Local fishermen such as Jack Dale supply the hatchery with ‘berried hens’ (female lobsters carrying eggs) which are kept in expansive tanks and the eventual larvae are transferred into pods where they receive planktonic food. These pods have a constant movement of water which encourages the larvae to remain in the miniature water column as opposed to the bottom where they may end up in conflict with one another. After the larvae’s third moulting, where they have transitioned from a planktonic stage to a benthic (seabed-dwelling) stage, they are moved into an aquahive where they are isolated from one another to avoid any consequences of their cannibalistic nature. At this stage in their life, the lobsters stand a drastically greater chance of survival to adulthood than larvae would have if hatched in the wild since at this stage, they have developed claws and hardened their exoskeleton. The release time is variable but usually, lobster juveniles are ready after around eight weeks where they are taken in the aquahive cells down to the seabed by a team of divers. Meanwhile, once the adult female lobster has fully spawned, the hatchery team participate in the V-notch scheme, where a v-shaped notch is cut out of the female’s tail without harm to the lobster. If this lobster is subsequently caught by fishermen, it must be released in accordance with the law.
Whilst creel fishing is one of the most environmentally sustainable fishing methods due to the ability to release all bycatch easily and alive, the limited impact on the seabed, and the enforced sustainability legislation such as the minimum landing size thresholds, local and national stocks have been heavily depleted due to overfishing to feed a high demand from Spain where eighty-five percent of Scottish shellfish is destined. This project will help to counteract the pressure from fisheries by potentially increasing the number of recruits (juveniles reaching legal landing size) whilst the v-notch scheme should result in more spawning females to create future lobster generations. Local businesses such as the famous Lobster Shack rely on the sustainability of this industry to survive. Such businesses bring in thousands of visitors to the town, many of whom will support other businesses and also venture down to the hatchery and leave donations whilst educating themselves about the importance of sustainability, which completes the link between the industry and conservation. The end product is a town which people may visit to sample the sustainable seafood, support the sustainability project, and even other businesses in the town to create affluence which may be sustained for generations.
However, with the unprecedented pandemic and the subsequent UK lockdown, the hatchery has faced plenty of challenges. Upon entering lockdown, Jane McMinn made the inevitable decision to close the hatchery for several months and alongside, ceasing production of juvenile lobsters. However, the hatchery is open again but unfortunately, the local female lobsters have finished ripening so there is no source of larvae. There are, however, discussions being held with a like-minded organisation in the Orkney Islands, to the north of Great Britain, where there may still be ripening females to provide a larval source.
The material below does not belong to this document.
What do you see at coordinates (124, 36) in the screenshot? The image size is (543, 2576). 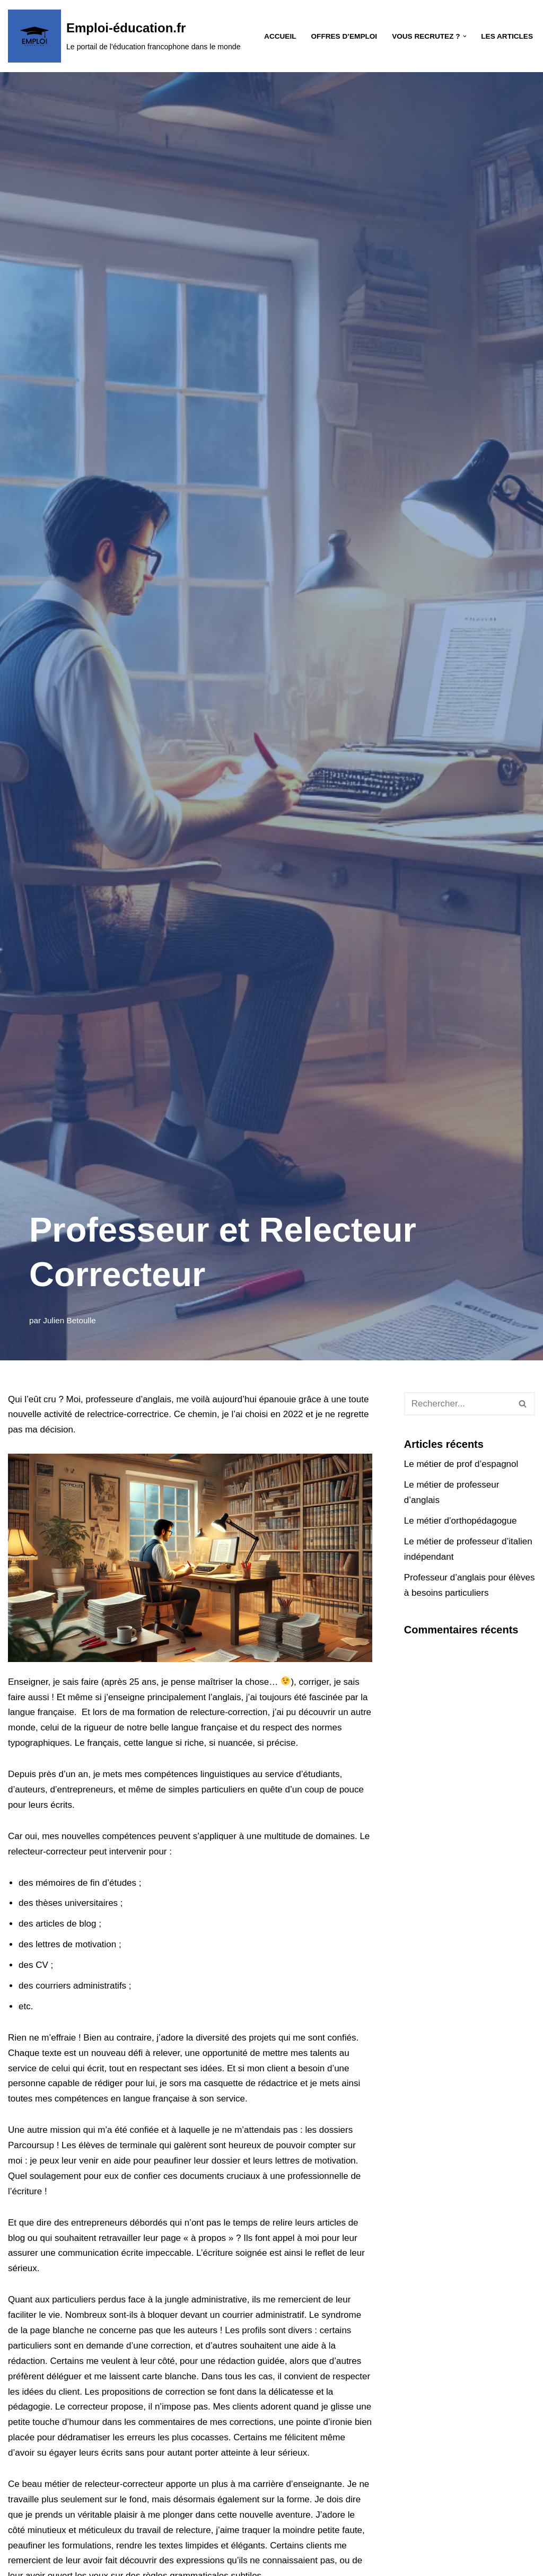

The staff have been very active on social media to promote the hatchery and waves of tourists have been returning to the town since travel restrictions were lifted and are back supporting the organisation as well as the local businesses involved in the project. By working with the industry instead of against it, the hatchery has remained strong during the pandemic, despite the setbacks, and has overcome the challenges. With any luck, this remarkable example of a succeeding conservation project will prove to be beneficial to the lobster fishery in the Firth and Forth and perhaps elsewhere, others will take note.